**Your goal**
Although the entries contain pictures, write out only their text, exactly as it stands.

====================

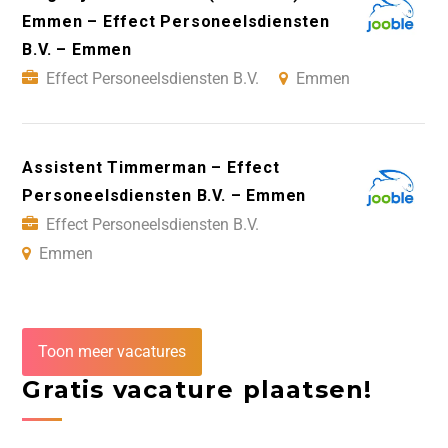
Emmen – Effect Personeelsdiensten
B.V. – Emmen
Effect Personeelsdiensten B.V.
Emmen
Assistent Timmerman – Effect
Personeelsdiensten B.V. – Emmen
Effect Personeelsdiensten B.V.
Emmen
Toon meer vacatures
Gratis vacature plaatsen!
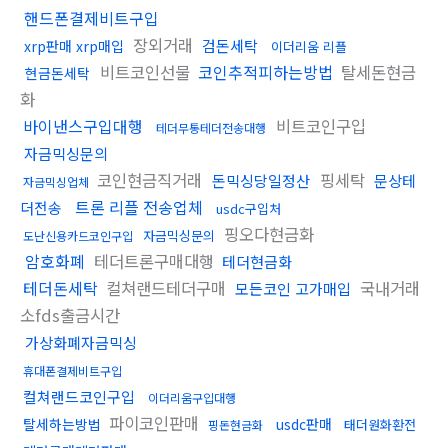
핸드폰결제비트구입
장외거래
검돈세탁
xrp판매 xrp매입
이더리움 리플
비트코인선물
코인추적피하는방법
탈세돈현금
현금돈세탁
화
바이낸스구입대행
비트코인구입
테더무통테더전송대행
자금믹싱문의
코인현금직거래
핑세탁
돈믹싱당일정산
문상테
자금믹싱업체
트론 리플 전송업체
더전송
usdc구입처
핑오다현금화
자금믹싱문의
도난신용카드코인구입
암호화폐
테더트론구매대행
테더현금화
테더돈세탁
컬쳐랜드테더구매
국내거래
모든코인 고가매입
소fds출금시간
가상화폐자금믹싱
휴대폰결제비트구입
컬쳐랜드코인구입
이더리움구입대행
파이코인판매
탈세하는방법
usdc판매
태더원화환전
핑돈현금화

====================

**Solution for this problem**
Emmen – Effect Personeelsdiensten
B.V. – Emmen
Effect Personeelsdiensten B.V.
Emmen
Assistent Timmerman – Effect
Personeelsdiensten B.V. – Emmen
Effect Personeelsdiensten B.V.
Emmen
Toon meer vacatures
Gratis vacature plaatsen!
핸드폰결제비트구입
장외거래
검돈세탁
xrp판매 xrp매입
이더리움 리플
비트코인선물
코인추적피하는방법
탈세돈현금
현금돈세탁
화
바이낸스구입대행
비트코인구입
테더무통테더전송대행
자금믹싱문의
코인현금직거래
핑세탁
돈믹싱당일정산
문상테
자금믹싱업체
트론 리플 전송업체
더전송
usdc구입처
핑오다현금화
자금믹싱문의
도난신용카드코인구입
암호화폐
테더트론구매대행
테더현금화
테더돈세탁
컬쳐랜드테더구매
국내거래
모든코인 고가매입
소fds출금시간
가상화폐자금믹싱
휴대폰결제비트구입
컬쳐랜드코인구입
이더리움구입대행
파이코인판매
탈세하는방법
usdc판매
태더원화환전
핑돈현금화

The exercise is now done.